Global Market Comments for August 7, 2008

1) Today was the day of the AIG shock, which reported an H1 loss of $13.6 billion. All of the credit default swaps they wrote are coming back to roost. The news took the Dow down 220.

2) Whole Foods (WFMI) is suspending its dividend, canceling new store openings, and offering more low cost food in the wake of a 31% decline in earnings. The Texas based food retailer, also known as ‘whole paycheck’ by its long suffering clientele, has seen its stock plunge 74% from $70 to $18 in the past two years.

3) If the predictions of Chinese Olympic prowess prove correct, China will have invested $7 million per medal in training costs.

4) Last year PG&E obtained 47% of its energy from natural gas, 11.7% from renewable sources like hydro, solar, and biomass, and 4% from coal. The company is gearing up for a big increase in demand for electricity from plug in cars over the next decade.

5) Weekly jobless claims hit a 6 ?? year high of 455,000.

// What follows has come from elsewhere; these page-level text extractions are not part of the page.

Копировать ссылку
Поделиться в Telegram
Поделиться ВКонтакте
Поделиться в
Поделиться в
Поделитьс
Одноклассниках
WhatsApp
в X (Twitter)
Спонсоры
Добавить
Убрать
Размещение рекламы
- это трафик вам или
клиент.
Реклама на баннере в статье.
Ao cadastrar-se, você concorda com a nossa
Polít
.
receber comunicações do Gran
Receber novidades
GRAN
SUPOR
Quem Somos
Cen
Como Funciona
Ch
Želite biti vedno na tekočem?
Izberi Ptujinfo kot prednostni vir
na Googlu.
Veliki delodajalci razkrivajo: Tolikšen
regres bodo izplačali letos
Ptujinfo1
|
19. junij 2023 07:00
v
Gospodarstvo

6) Citibank has agreed with the SEC to buy back $7 billion in auction rate securities. These short term municipal notes were sold as a quasi money market instruments to high net worth individuals, but ended up becoming totally illiquid when the credit crisis hit. C needs this like a hole in the head. The stock dropped 4%. The settlement is expected to hit other investment banks, like Lehman (LEH), with a tidal wave of litigation.

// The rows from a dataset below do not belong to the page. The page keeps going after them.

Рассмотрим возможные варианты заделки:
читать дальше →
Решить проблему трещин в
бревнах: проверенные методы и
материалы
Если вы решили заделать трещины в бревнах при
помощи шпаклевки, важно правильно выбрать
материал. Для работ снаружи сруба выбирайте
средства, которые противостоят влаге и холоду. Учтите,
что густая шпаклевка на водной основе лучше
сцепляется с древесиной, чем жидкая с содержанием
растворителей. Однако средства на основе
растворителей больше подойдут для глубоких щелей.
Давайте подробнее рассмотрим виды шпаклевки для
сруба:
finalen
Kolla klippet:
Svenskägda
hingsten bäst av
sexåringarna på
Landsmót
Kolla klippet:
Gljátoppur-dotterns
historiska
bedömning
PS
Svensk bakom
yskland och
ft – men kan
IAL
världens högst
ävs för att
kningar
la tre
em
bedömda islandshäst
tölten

7) It is clear that the big three auto makers are about to become the big two. General Motors (GM) and privately owned Chrysler are in a race to go under. Ford (F) now appears to be the strongest, or least weakest of the trio.

8) Pending home sales for June were up a surprising +5.3%, but still down -12.3% YOY. Sales were strongest in markets like Sacramento and Las Vegas where the biggest price falls have occurred. More than 40% of are sales are still from foreclosures.